That one came from veteran American defender Kacey Bellamy to make it 1-1 heading into the second period. It was Bellamy’s first of two, as she struck again in the second to give the Americans their first lead, after getting a through-the-legs pass from Knight right in front.

Canada evened things up when Brianne Jenner hammered home a slap shot on the power play, a goal that was initially waved off, then determined good after a video replay—news that sent the entire Canadian bench into a jump up and down cheer.

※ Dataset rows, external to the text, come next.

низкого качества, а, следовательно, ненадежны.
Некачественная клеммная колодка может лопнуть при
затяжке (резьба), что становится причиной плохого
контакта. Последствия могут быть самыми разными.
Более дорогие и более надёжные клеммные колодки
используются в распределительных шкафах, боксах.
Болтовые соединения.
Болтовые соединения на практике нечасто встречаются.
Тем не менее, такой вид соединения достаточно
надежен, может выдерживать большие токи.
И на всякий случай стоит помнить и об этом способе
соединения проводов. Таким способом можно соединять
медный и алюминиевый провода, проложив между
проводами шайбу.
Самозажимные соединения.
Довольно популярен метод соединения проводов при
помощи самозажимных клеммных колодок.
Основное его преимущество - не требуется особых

Team USA had a barrage of chances in the last two minutes of the third on the power play after Canadian defender Jocelyne Larocque got called for tripping. Kelli Stack had a chance from the slot, Kessel swiped at a bouncing puck off a rebound right in front, and Lee Stecklen rifled one on net from the point. But Szabados shut the door.

Until Knight ripped it in overtime, that is.

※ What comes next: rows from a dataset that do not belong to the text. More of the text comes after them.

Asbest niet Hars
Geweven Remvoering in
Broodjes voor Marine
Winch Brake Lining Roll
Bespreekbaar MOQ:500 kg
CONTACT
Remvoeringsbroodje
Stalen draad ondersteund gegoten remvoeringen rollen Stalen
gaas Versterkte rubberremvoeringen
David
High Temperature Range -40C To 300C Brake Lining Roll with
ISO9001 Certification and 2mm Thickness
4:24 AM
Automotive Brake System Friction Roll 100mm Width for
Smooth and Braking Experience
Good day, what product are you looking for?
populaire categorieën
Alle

"It really hasn’t sunk in yet," Knight said of her game-winner, grinning. "It’s exciting."

The next big game between these two teams will come less than a year from now, at the Olympics, where Canada is the defending champion and winner of the last four gold medals.

Agosta said as the team prepares for the next Winter Games, the big lesson from this loss, aside from needing more quality shots, is the loss itself. As she put it, her silver medal no longer hanging around her neck: "Remember what it feels like."